May their days all be sunny, and their meals served up snappy.
As they stroll round the block in the chilly Fall air
May their thoughts be of flushing fox from their lair

May they run hard in their dreams, when by day they may doze.
Swift of limb, strong of wind, the scent guiding their nose.
May they enjoy their warm place by the side of my chair,
While in their sweet dreams, wind blows through their hair.

Their pack was once large and was numbered in dozens,
May we now make up, for the lack of their cousins.
And when the time comes that we finally must part,
May their mighty hound calls, be still strong in my heart.
MaryChris

Monday, October 29, 2007



Thursday, August 16, 2007

It's Not Quite Like the Weight has Lifted . . .

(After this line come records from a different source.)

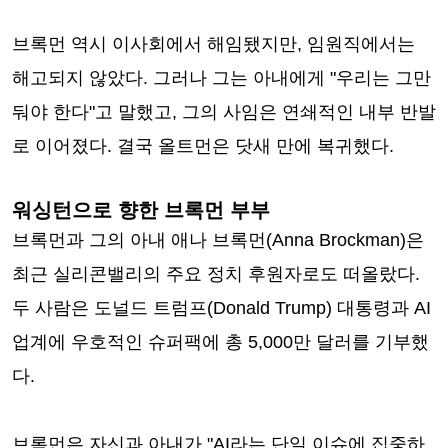
브록먼 역시 이사회에서 해임됐지만, 임원직에서는
해고되지 않았다. 그러나 그는 아내에게 "우리는 그만
둬야 한다"고 말했고, 그의 사임은 연쇄적인 내부 반발
로 이어졌다. 결국 올트먼은 닷새 만에 복귀했다.
워싱턴으로 향한 브록먼 부부
브록먼과 그의 아내 애나 브록먼(Anna Brockman)은
최근 실리콘밸리의 주요 정치 후원자로도 떠올랐다.
두 사람은 도널드 트럼프(Donald Trump) 대통령과 AI
업계에 우호적인 슈퍼팩에 총 5,000만 달러를 기부했
다.
브록먼은 자신과 아내가 "AI라는 단일 이슈에 집중하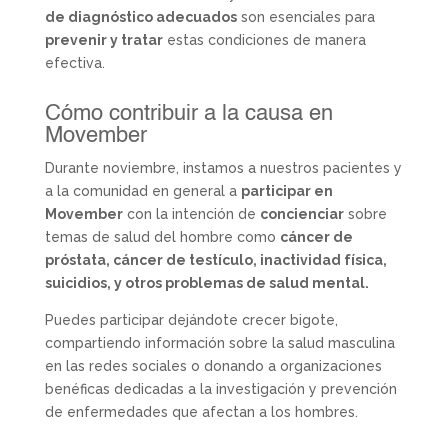
de diagnóstico adecuados
son esenciales para
prevenir y tratar
estas condiciones de manera
efectiva.
Cómo contribuir a la causa en
Movember
Durante noviembre, instamos a nuestros pacientes y
a la comunidad en general a
participar en
Movember
con la intención de
concienciar
sobre
temas de salud del hombre como
cáncer de
próstata, cáncer de testículo, inactividad física,
suicidios, y otros problemas de salud mental.
Puedes participar dejándote crecer bigote,
compartiendo información sobre la salud masculina
en las redes sociales o donando a organizaciones
benéficas dedicadas a la investigación y prevención
de enfermedades que afectan a los hombres.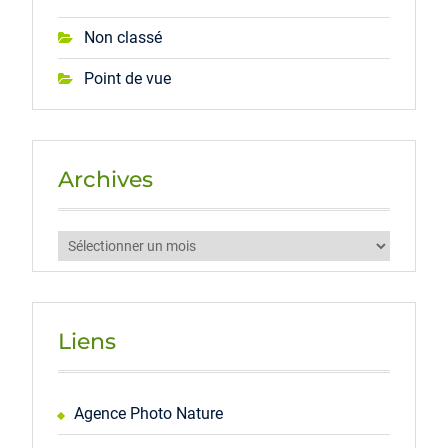
Non classé
Point de vue
Archives
Archives
Liens
Agence Photo Nature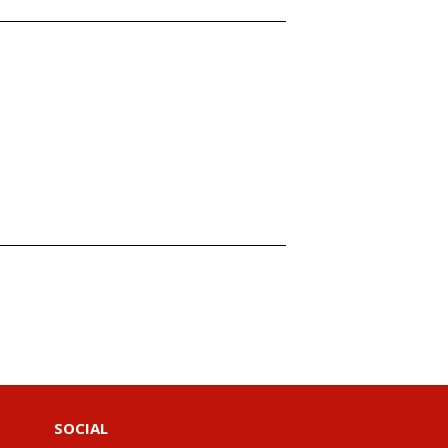
SOCIAL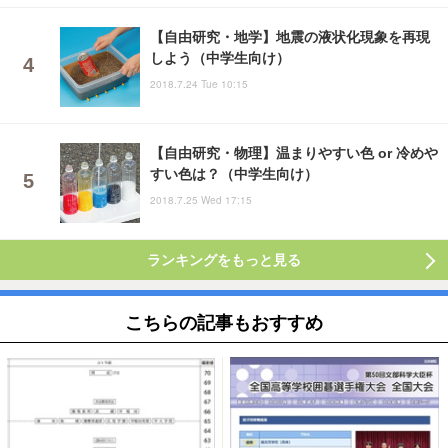
【自由研究・地学】地震の液状化現象を再現
しよう（中学生向け）
2018.7.24 Tue 10:15
【自由研究・物理】温まりやすい色 or 冷めや
すい色は？（中学生向け）
2018.7.25 Wed 17:15
ランキングをもっと見る
こちらの記事もおすすめ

but it is certainly starting to feel a little lighter. I seem to be laughing a little more, smiling a little more. And of I'm trying not to focus on that big question mark out there that says - OK, smart ass - now what are you going to do? It will come in time - I just hope there is enough time before it arrives for some honest rest and not too much time for me to run a hole in my cash reserves. But I trust in a higher power that I will land on my feet once again and will muddle through to the next bend in the road without too many pitfalls and potholes.
Life never ceases to amaze me with its immense ability to remake itself reshape itself, over and over - dragging us along, sometimes kicking and screaming, other times enjoying the scenery and the ride. I'll hang on for a while and see what comes barreling down the road at me - hopefully before it hits me smack in the face!

Saturday, July 28, 2007

I Just Looked at the Calendar

and at the urging of my friends I've declared a new national holiday -
October 8th - FREEDOM FROM SWISS OPPRESSION DAY!
My last day running the US division of a Swiss owned company! And best of all - this year it just happens to fall on a legit holiday for our company - Columbus Day - seems right somehow - ol'Chris set off to discover new worlds and I'll be doing somewhat the same thing. Thank God no real boats will be involved - I do have a problem with seasickness. No Dramamine required for this voyage though. I will officially set course in a whole new direction and I'm thinking a party is in order to celebrate!

Friday, July 20, 2007

It is done

"Take the first step in faith. You don't have to see the whole staircase. Just take the first step." MLK Jr
I took that first step - scary at this stage in my career, but it was something that I couldn't put off. I had done everything I could for everyone else in the company, and now I needed to take care of me. And strange as that may seem - that meant jumping off that bridge and leaping headfirst into the great unknown. Now, I'm not sure that I'm really all that afraid. I have - up to this point - always landed on my feet. Even when the odds were stacked against me. This time - I'm going out the door with a wealth of experience and good will from colleagues. Something will come. When one door closes, another opens. I do believe that. And I believe that my work is far from finished. But I do need a break. So, once I finish up all the loose ends - I will have that break. At long last.
"Take the first step in faith."

Friday, June 22, 2007

At the Crossroads - AGAIN?

Between despair, anger, sadness and more anger has come the realization that once I come through this current life trial - I will be standing once again and rather unexpectedly - right in the middle of yet another crossroad.
Although I know that for each door that closes, another opens, it does sometimes take some pushing on that door by us to get it open. And in this case there seems to be either a limitless number of doors to choose from, or a lack of doors. A sort of the glass is overflowing or empty kind of quandary.
Oh, I know where I am, I've been here before. Had hoped that I'd made my last visit to this particular little piece of real estate from hell. But it seems, I was wrong. Here I am again.
Sigh.
I'll survive this - I have before.
I'll figure it out and make my way forward again.
But man, I'm tired of coming back to this spot again.

Monday, June 18, 2007

The Verdict Is In

In my mind the worst has happened - everyone got laid off save me and one other. Never have I so envied people who have lost their jobs. The sheer size of this insurmountable task called carrying on is more than I can bear right now. I want only to sleep - to pull the covers over my head and pretend it's all just a bad dream. Unfortunately I know I'll only wake again to find that the dream is reality and the task has only gotten larger.
I can't imagine continuing on with this. Yet it will be difficult to finally lay down the yoke and say - enough - no more - find yourself a new beast of burden - this one is tired and fed up and totally discouraged.
There is nothing more distressing than suddenly watching your job lose it's future, it's luster and joy.
And so - the waiting is over - now the action must begin. . .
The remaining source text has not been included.